If there’s one constant I’ve encountered in my 27 years in the IT industry it’s that nothing remains the same. The rapid pace of technological innovation and evolving business needs means I must constantly re-evaluate my approach to technical challenges. One such technical item is the generation of surrogate keys in the context of Business Intelligence (BI) environments (ODSs, EDWs, data marts, etc.).
Assuming the basics of surrogate keys and the justifications for their use is well understood, I will focus on addressing the following questions:
What is the best approach to generate surrogate keys in today’s environment?
Will the approach to generate surrogate keys vary based on technical platform or can it be consistent across platforms?

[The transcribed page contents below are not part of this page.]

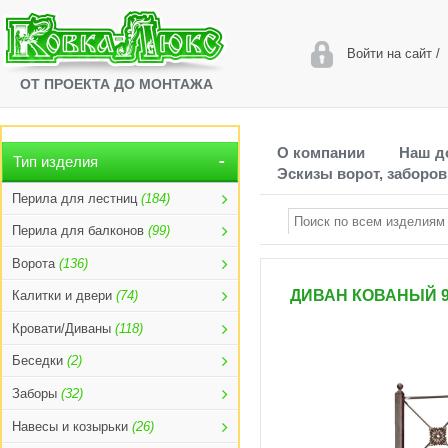
Войти на сайт
/
ОТ ПРОЕКТА ДО МОНТАЖА
О компании
Наш д
Тип изделия
Эскизы ворот, заборов
Перила для лестниц
(184)
Перила для балконов
(99)
Ворота
(136)
ДИВАН КОВАНЫЙ 9
Калитки и двери
(74)
Кровати/Диваны
(118)
Беседки
(2)
Заборы
(32)
Навесы и козырьки
(26)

typical approach to surrogates in a classic environment
The approach to the generation of surrogate keys that I’ve used for the past few decades is to utilize some type of sequence generator. This may be a database component (e.g., an Oracle Sequence or Microsoft SQL Server Identity Column), an integration tool component (e.g., an Informatica Sequence Generator), or even target based logic to increment against the current maximum value in the target table. These approaches work on the principle of generating a new and thus unique sequential numerical key value whenever a new natural/business key value is encountered. This approach worked well when BI environments resided in a single environment with monthly or weekly batch updates and had large batch windows in which to perform data loads. It was easy to understand, could be consistently applied, and was battle tested in a wide range of technical environments and modeling approaches. It adapted to a normalized, hybrid, or dimensional model with equal facility.

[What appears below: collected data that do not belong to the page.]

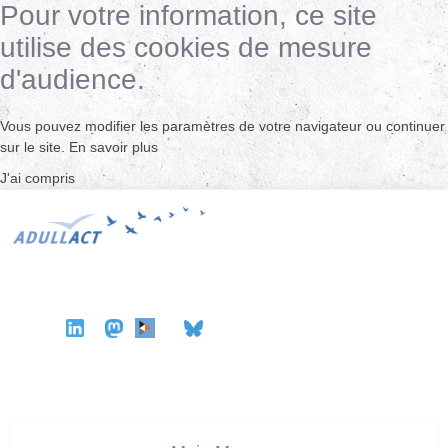
Pour votre information, ce site
utilise des cookies de mesure
d'audience.
Vous pouvez modifier les paramètres de votre navigateur ou continuer
sur le site.
En savoir plus
J'ai compris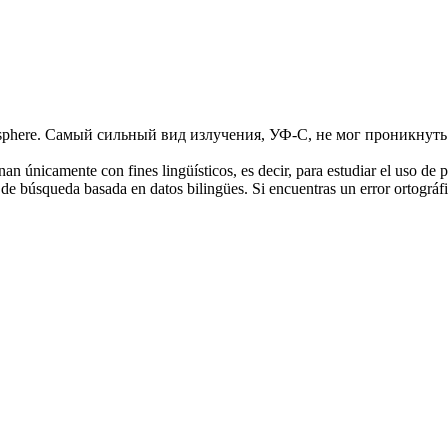
sphere.
Самый сильный вид излучения, УФ-С, не мог проникнуть 
an únicamente con fines lingüísticos, es decir, para estudiar el uso de 
de búsqueda basada en datos bilingües. Si encuentras un error ortográfic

advent of the business intelligence ecosystem presents challenges
With the introduction of significant extensions to BI environments such as Big Data, NO-SQL, and real-time update requirements, I have found this long-standing approach to the generation of surrogate keys is becoming a hindrance to the population of a consistent and integrated data environment. As organizations move away from monolithic platforms/architectures with a fixed schedule to more of a best-of-breed ecosystem with dynamic requirements, maintaining the consistency and integrity of surrogate keys generated through sequences becomes a bottleneck while increasing integrity concerns. As BI environments continue to evolve into complex ecosystems, our classic approach of using sequence-based surrogate keys becomes problematic in two primary areas:
Scheduling dependencies in a disappearing batch window
Cross-platform dependencies and consistency
SCHEDULING DEPENDENCIES IN A DISAPPEARING BATCH WINDOW
In order to show the nature of the problem, I present a small data model based on the Data Vault modeling pattern in Figure 1 below. While a Data Vault is shown here, this same issue would exist in a normalized (3NF) or dimensional model as well. This is a simple subset of a model showing four hubs (many of which have multiple satellites) plus two links with the corresponding satellites (one modeled as a dependent link). All of the satellites as shown are modeled to track full historical change states.

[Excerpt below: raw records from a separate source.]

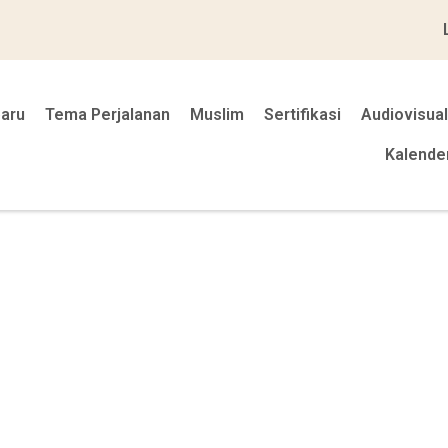
baru
Tema Perjalanan
Muslim
Sertifikasi
Audiovisual
Kalende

Figure 1 – Sample Data Vault Model
Assuming sequence generators are utilized to generate the surrogate keys, the ETL process dependencies to populate the model section is shown below in Figure 2 with sample run times in HH:MM:SS.
Figure 2- ETL Dependencies Using Sequence Based Surrogate Keys
This shows that even in this small subset of a model, I start to have a fairly complex dependency chain, which requires four distinct layers of processing that must be performed sequentially in order to properly load the model. As shown, this particular batch cycle will average 1:10:30 to complete (H2+L1+L2+S1L2). As requirements start to arise for real-time or near real-time reporting, this approach becomes more and more unworkable in order to fit into my limited load time frames.
One work around that has been commonly used to get around at least part of this in the Data Vault environment is to remodel any dependent links as shown above in a logical model to be independent links with direct hub links in the physical model. Even with this, the above model and ETL stream would still show three load layers, with Link 2 being dependent on Hub 1 and Hub 2 directly vs. through Link 1, and runtime would be reduced 30% (to 0:50:30). However, this is still too long in many of today’s environments.
Cross-Platform Dependencies and Consistency
In addition to the time constraints introduced by the utilization of sequences for the generation of surrogate keys, there is a further constraint in that these surrogate keys are available only in the originating/target environment. As BI Ecosystems become more the norm, I need to be able to relate data across various platforms and databases in a consistent manner. If I use a sequence generator approach to tie things together, I must define one sequence as the master for each entity, then expose the resulting surrogate key and natural key sets to all consuming environments. This will require either cross-database or cross-platform views, if feasible, or the introduction of a replication strategy to all consuming environments to ensure every system stays in sync.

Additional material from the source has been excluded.